- What you are asked to do
Restate the records that follow word for word. Omit the images.

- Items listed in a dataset
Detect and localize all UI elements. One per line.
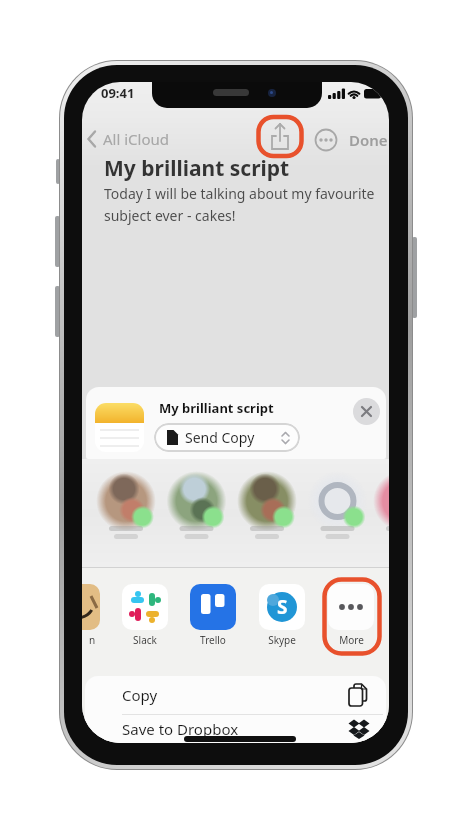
button[interactable] — [103, 478, 149, 524]
button[interactable]: S — [259, 584, 305, 630]
staticText: n — [89, 633, 96, 647]
staticText: My brilliant script — [159, 399, 274, 417]
button[interactable] — [82, 584, 100, 630]
staticText: My brilliant script — [104, 154, 290, 183]
staticText: Skype — [268, 633, 296, 647]
button[interactable] — [173, 478, 219, 524]
button[interactable]: All iCloud — [86, 127, 170, 151]
button[interactable]: Send Copy — [154, 423, 300, 452]
button[interactable] — [122, 584, 168, 630]
button[interactable] — [257, 116, 303, 158]
staticText: More — [339, 633, 364, 647]
staticText: 09:41 — [101, 84, 135, 102]
button[interactable]: Save to Dropbox — [85, 715, 386, 743]
button[interactable]: Copy — [85, 676, 386, 714]
staticText: Slack — [133, 633, 157, 647]
staticText: All iCloud — [103, 129, 170, 149]
button[interactable] — [380, 478, 389, 524]
button[interactable] — [353, 398, 380, 425]
button[interactable] — [190, 584, 236, 630]
staticText: Save to Dropbox — [122, 719, 239, 739]
button[interactable] — [314, 478, 360, 524]
staticText: S — [277, 594, 288, 620]
staticText: Send Copy — [185, 428, 255, 447]
button[interactable] — [328, 584, 374, 630]
button[interactable] — [244, 478, 290, 524]
staticText: Today I will be talking about my favouri… — [104, 184, 375, 225]
staticText: Copy — [122, 685, 158, 705]
staticText: Trello — [200, 633, 226, 647]
button[interactable]: Done — [349, 130, 388, 150]
button[interactable] — [315, 129, 339, 153]
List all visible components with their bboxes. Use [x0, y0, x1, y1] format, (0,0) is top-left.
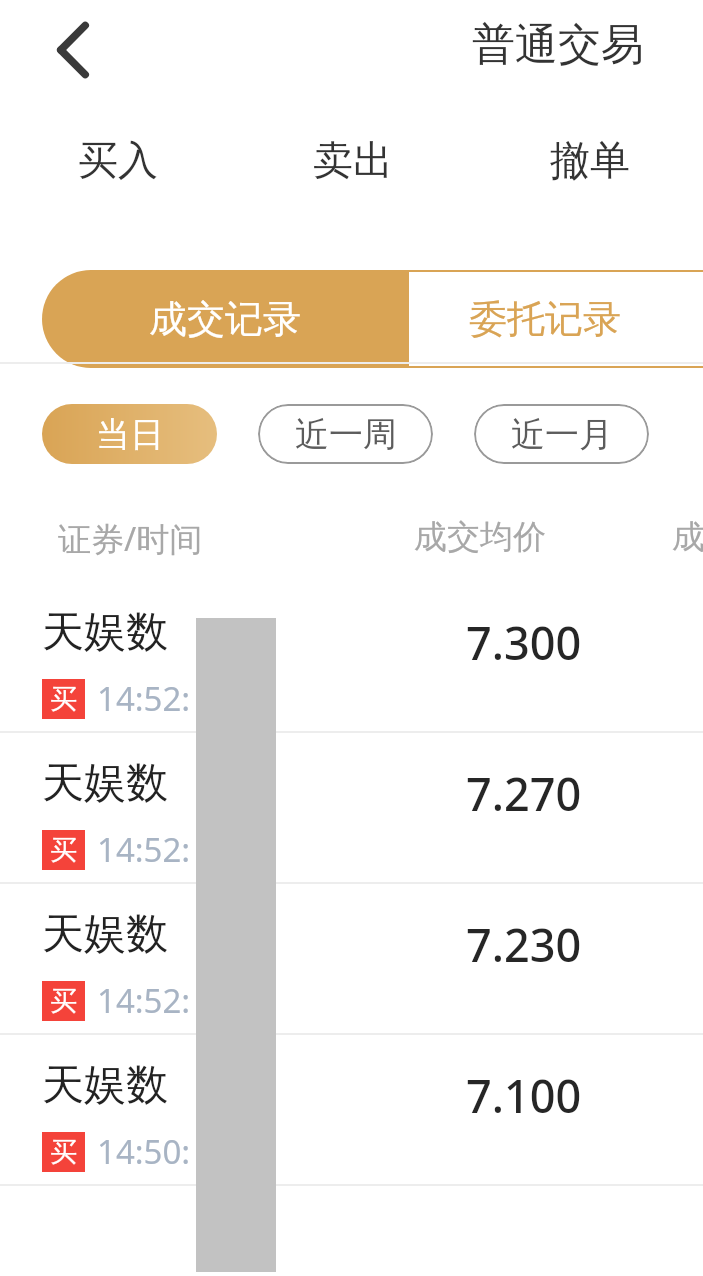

- Written solution
Detect and localize all UI elements. One per line.
button[interactable] — [103, 478, 149, 524]
button[interactable]: S — [259, 584, 305, 630]
staticText: n — [89, 633, 96, 647]
staticText: My brilliant script — [159, 399, 274, 417]
button[interactable] — [82, 584, 100, 630]
staticText: My brilliant script — [104, 154, 290, 183]
staticText: Skype — [268, 633, 296, 647]
button[interactable] — [173, 478, 219, 524]
button[interactable]: All iCloud — [86, 127, 170, 151]
button[interactable]: Send Copy — [154, 423, 300, 452]
button[interactable] — [122, 584, 168, 630]
button[interactable] — [257, 116, 303, 158]
staticText: More — [339, 633, 364, 647]
staticText: 09:41 — [101, 84, 135, 102]
button[interactable]: Save to Dropbox — [85, 715, 386, 743]
button[interactable]: Copy — [85, 676, 386, 714]
staticText: Slack — [133, 633, 157, 647]
staticText: All iCloud — [103, 129, 170, 149]
button[interactable] — [380, 478, 389, 524]
button[interactable] — [353, 398, 380, 425]
button[interactable] — [190, 584, 236, 630]
staticText: Save to Dropbox — [122, 719, 239, 739]
button[interactable] — [314, 478, 360, 524]
staticText: S — [277, 594, 288, 620]
staticText: Send Copy — [185, 428, 255, 447]
button[interactable] — [328, 584, 374, 630]
button[interactable] — [244, 478, 290, 524]
staticText: Today I will be talking about my favouri… — [104, 184, 375, 225]
staticText: Copy — [122, 685, 158, 705]
staticText: Trello — [200, 633, 226, 647]
button[interactable]: Done — [349, 130, 388, 150]
button[interactable] — [315, 129, 339, 153]
List all visible components with their bboxes. Use [x0, y0, x1, y1] format, (0,0) is top-left.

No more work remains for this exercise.